Data excerpts:
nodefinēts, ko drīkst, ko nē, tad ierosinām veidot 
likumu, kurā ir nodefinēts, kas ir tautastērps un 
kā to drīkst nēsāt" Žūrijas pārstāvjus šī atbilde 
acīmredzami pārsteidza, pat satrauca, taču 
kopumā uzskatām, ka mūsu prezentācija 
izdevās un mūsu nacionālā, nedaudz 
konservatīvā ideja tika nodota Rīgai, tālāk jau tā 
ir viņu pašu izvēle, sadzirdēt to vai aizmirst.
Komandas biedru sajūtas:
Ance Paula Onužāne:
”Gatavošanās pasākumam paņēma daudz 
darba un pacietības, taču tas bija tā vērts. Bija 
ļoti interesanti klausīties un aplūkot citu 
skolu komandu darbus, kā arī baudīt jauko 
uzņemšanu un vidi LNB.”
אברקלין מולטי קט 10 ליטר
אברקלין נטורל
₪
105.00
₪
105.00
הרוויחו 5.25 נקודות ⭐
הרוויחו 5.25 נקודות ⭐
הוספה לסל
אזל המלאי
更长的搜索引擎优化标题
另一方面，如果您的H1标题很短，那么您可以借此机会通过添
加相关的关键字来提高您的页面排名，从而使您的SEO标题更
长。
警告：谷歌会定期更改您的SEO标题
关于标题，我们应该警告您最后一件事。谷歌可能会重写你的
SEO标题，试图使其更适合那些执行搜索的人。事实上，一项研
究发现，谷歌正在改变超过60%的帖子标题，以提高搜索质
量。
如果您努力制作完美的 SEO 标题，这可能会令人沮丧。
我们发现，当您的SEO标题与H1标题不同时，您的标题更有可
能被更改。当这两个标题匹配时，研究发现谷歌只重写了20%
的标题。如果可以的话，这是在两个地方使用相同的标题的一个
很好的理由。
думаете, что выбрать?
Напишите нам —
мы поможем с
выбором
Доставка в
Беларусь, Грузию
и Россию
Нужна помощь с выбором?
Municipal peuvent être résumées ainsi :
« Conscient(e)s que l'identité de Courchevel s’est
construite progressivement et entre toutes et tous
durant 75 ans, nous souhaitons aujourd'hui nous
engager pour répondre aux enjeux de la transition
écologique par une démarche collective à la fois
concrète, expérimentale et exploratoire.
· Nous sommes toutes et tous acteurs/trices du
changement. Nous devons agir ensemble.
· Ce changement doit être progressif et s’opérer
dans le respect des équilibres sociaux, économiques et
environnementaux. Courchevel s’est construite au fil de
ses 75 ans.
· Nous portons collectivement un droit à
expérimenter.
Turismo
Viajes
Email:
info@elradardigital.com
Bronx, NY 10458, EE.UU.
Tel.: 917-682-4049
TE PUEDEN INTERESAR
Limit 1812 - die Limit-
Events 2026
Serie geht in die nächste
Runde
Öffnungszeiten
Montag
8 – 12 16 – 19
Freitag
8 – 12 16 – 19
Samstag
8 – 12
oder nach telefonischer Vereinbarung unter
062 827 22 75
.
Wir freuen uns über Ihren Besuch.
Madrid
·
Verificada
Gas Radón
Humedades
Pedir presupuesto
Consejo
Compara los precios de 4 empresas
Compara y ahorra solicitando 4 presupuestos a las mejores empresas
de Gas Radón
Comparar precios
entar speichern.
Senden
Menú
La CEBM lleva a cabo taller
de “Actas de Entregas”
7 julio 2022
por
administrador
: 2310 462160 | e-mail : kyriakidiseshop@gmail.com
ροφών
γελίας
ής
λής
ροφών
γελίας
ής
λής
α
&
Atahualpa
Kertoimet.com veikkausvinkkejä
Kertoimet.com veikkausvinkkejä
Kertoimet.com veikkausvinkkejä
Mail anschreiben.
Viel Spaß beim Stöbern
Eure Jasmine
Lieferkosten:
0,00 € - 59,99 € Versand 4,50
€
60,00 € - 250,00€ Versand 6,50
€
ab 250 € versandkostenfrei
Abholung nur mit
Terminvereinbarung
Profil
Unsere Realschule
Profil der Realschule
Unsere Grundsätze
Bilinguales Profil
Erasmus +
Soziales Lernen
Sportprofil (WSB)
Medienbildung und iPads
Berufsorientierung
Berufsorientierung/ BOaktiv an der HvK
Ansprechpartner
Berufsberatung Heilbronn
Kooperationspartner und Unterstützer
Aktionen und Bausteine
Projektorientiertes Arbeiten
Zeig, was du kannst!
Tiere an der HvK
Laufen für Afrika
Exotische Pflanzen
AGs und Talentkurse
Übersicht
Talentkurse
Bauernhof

The problem:
Repeat the records word for word.

Solution to the exercise:
nodefinēts, ko drīkst, ko nē, tad ierosinām veidot 
likumu, kurā ir nodefinēts, kas ir tautastērps un 
kā to drīkst nēsāt" Žūrijas pārstāvjus šī atbilde 
acīmredzami pārsteidza, pat satrauca, taču 
kopumā uzskatām, ka mūsu prezentācija 
izdevās un mūsu nacionālā, nedaudz 
konservatīvā ideja tika nodota Rīgai, tālāk jau tā 
ir viņu pašu izvēle, sadzirdēt to vai aizmirst.
Komandas biedru sajūtas:
Ance Paula Onužāne:
”Gatavošanās pasākumam paņēma daudz 
darba un pacietības, taču tas bija tā vērts. Bija 
ļoti interesanti klausīties un aplūkot citu 
skolu komandu darbus, kā arī baudīt jauko 
uzņemšanu un vidi LNB.”
אברקלין מולטי קט 10 ליטר
אברקלין נטורל
₪
105.00
₪
105.00
הרוויחו 5.25 נקודות ⭐
הרוויחו 5.25 נקודות ⭐
הוספה לסל
אזל המלאי
更长的搜索引擎优化标题
另一方面，如果您的H1标题很短，那么您可以借此机会通过添
加相关的关键字来提高您的页面排名，从而使您的SEO标题更
长。
警告：谷歌会定期更改您的SEO标题
关于标题，我们应该警告您最后一件事。谷歌可能会重写你的
SEO标题，试图使其更适合那些执行搜索的人。事实上，一项研
究发现，谷歌正在改变超过60%的帖子标题，以提高搜索质
量。
如果您努力制作完美的 SEO 标题，这可能会令人沮丧。
我们发现，当您的SEO标题与H1标题不同时，您的标题更有可
能被更改。当这两个标题匹配时，研究发现谷歌只重写了20%
的标题。如果可以的话，这是在两个地方使用相同的标题的一个
很好的理由。
думаете, что выбрать?
Напишите нам —
мы поможем с
выбором
Доставка в
Беларусь, Грузию
и Россию
Нужна помощь с выбором?
Municipal peuvent être résumées ainsi :
« Conscient(e)s que l'identité de Courchevel s’est
construite progressivement et entre toutes et tous
durant 75 ans, nous souhaitons aujourd'hui nous
engager pour répondre aux enjeux de la transition
écologique par une démarche collective à la fois
concrète, expérimentale et exploratoire.
· Nous sommes toutes et tous acteurs/trices du
changement. Nous devons agir ensemble.
· Ce changement doit être progressif et s’opérer
dans le respect des équilibres sociaux, économiques et
environnementaux. Courchevel s’est construite au fil de
ses 75 ans.
· Nous portons collectivement un droit à
expérimenter.
Turismo
Viajes
Email:
info@elradardigital.com
Bronx, NY 10458, EE.UU.
Tel.: 917-682-4049
TE PUEDEN INTERESAR
Limit 1812 - die Limit-
Events 2026
Serie geht in die nächste
Runde
Öffnungszeiten
Montag
8 – 12 16 – 19
Freitag
8 – 12 16 – 19
Samstag
8 – 12
oder nach telefonischer Vereinbarung unter
062 827 22 75
.
Wir freuen uns über Ihren Besuch.
Madrid
·
Verificada
Gas Radón
Humedades
Pedir presupuesto
Consejo
Compara los precios de 4 empresas
Compara y ahorra solicitando 4 presupuestos a las mejores empresas
de Gas Radón
Comparar precios
entar speichern.
Senden
Menú
La CEBM lleva a cabo taller
de “Actas de Entregas”
7 julio 2022
por
administrador
: 2310 462160 | e-mail : kyriakidiseshop@gmail.com
ροφών
γελίας
ής
λής
ροφών
γελίας
ής
λής
α
&
Atahualpa
Kertoimet.com veikkausvinkkejä
Kertoimet.com veikkausvinkkejä
Kertoimet.com veikkausvinkkejä
Mail anschreiben.
Viel Spaß beim Stöbern
Eure Jasmine
Lieferkosten:
0,00 € - 59,99 € Versand 4,50
€
60,00 € - 250,00€ Versand 6,50
€
ab 250 € versandkostenfrei
Abholung nur mit
Terminvereinbarung
Profil
Unsere Realschule
Profil der Realschule
Unsere Grundsätze
Bilinguales Profil
Erasmus +
Soziales Lernen
Sportprofil (WSB)
Medienbildung und iPads
Berufsorientierung
Berufsorientierung/ BOaktiv an der HvK
Ansprechpartner
Berufsberatung Heilbronn
Kooperationspartner und Unterstützer
Aktionen und Bausteine
Projektorientiertes Arbeiten
Zeig, was du kannst!
Tiere an der HvK
Laufen für Afrika
Exotische Pflanzen
AGs und Talentkurse
Übersicht
Talentkurse
Bauernhof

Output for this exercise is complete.